Only the lines below, from the one with "смачних ланчів і енергійних вечорів." through the one with "6 Octubre, 2013", are to be written out, exactly.

++++++++++++++++++++

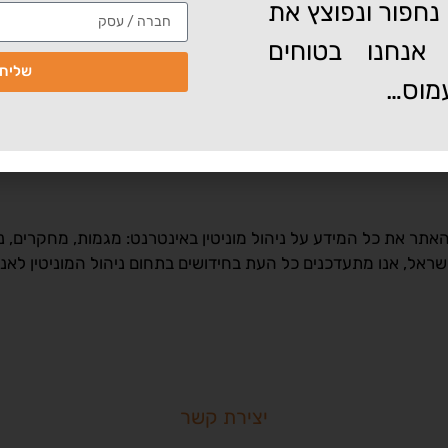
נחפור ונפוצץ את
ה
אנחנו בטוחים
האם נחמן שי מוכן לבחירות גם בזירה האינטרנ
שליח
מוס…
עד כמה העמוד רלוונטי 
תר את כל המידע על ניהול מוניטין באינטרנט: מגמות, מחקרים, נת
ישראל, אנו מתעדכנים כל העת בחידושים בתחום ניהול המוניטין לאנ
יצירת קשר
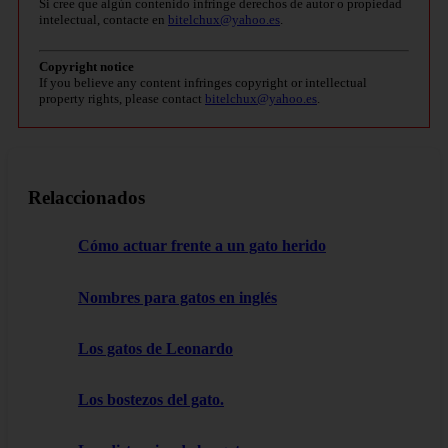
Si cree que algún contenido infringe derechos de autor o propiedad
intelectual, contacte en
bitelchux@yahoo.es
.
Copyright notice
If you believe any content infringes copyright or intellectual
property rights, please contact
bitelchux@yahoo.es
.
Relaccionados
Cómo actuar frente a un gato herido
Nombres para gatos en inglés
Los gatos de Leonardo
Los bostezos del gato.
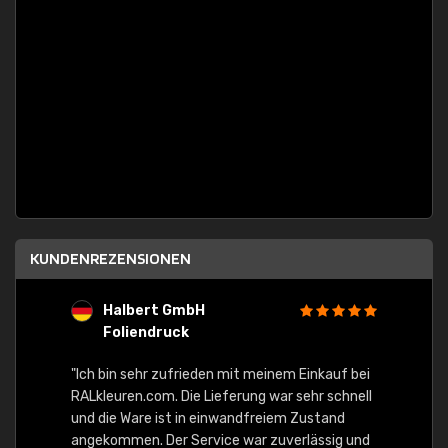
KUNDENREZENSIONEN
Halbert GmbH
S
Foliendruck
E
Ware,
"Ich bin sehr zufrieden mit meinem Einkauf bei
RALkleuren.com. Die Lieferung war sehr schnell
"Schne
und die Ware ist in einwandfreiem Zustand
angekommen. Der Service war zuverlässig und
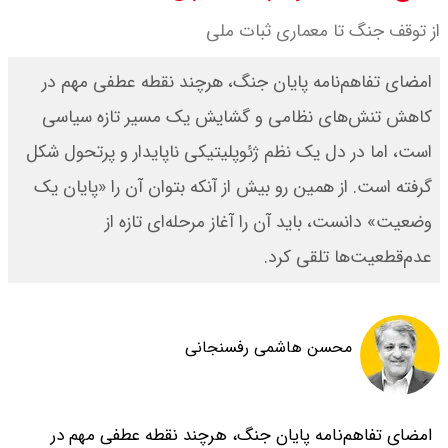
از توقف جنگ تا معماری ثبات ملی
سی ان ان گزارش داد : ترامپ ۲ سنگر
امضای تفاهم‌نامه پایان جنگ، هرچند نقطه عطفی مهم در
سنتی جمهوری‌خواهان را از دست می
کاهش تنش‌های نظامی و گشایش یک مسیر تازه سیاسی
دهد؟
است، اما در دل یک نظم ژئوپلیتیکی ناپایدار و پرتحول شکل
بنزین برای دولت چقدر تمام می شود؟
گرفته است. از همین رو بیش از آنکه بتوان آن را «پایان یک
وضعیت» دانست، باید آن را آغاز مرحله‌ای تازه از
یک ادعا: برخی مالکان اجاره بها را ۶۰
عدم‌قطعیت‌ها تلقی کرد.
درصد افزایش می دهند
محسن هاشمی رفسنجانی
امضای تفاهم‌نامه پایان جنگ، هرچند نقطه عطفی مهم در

++++++++++++++++++++

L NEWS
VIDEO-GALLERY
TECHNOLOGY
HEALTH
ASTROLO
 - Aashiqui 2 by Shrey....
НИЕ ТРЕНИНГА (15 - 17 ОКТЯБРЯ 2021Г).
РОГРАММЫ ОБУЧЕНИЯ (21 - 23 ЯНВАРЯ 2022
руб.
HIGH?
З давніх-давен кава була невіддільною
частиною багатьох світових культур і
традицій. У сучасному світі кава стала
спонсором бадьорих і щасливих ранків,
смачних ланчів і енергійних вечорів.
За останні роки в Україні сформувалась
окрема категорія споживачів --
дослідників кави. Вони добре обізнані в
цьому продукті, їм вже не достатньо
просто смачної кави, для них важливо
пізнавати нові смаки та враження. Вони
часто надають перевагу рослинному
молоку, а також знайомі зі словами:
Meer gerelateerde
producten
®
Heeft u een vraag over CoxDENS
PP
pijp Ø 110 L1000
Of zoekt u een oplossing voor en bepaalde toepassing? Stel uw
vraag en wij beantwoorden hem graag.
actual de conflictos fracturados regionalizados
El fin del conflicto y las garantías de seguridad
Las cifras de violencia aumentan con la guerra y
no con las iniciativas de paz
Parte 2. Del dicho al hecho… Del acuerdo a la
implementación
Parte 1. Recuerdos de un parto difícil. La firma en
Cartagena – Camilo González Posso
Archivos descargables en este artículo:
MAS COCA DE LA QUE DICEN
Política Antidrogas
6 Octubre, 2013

++++++++++++++++++++

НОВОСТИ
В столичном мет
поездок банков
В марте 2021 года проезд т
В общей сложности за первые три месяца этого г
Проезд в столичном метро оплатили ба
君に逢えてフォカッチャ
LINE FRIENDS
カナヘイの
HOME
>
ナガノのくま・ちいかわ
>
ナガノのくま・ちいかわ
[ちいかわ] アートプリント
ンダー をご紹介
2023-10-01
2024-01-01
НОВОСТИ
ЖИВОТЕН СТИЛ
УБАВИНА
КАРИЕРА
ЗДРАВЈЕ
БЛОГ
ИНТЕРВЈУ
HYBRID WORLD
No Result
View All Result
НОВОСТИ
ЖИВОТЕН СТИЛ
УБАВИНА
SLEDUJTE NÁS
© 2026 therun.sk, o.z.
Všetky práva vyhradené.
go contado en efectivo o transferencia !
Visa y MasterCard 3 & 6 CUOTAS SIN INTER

++++++++++++++++++++

[Solution to the exercise]
смачних ланчів і енергійних вечорів.
За останні роки в Україні сформувалась
окрема категорія споживачів --
дослідників кави. Вони добре обізнані в
цьому продукті, їм вже не достатньо
просто смачної кави, для них важливо
пізнавати нові смаки та враження. Вони
часто надають перевагу рослинному
молоку, а також знайомі зі словами:
Meer gerelateerde
producten
®
Heeft u een vraag over CoxDENS
PP
pijp Ø 110 L1000
Of zoekt u een oplossing voor en bepaalde toepassing? Stel uw
vraag en wij beantwoorden hem graag.
actual de conflictos fracturados regionalizados
El fin del conflicto y las garantías de seguridad
Las cifras de violencia aumentan con la guerra y
no con las iniciativas de paz
Parte 2. Del dicho al hecho… Del acuerdo a la
implementación
Parte 1. Recuerdos de un parto difícil. La firma en
Cartagena – Camilo González Posso
Archivos descargables en este artículo:
MAS COCA DE LA QUE DICEN
Política Antidrogas
6 Octubre, 2013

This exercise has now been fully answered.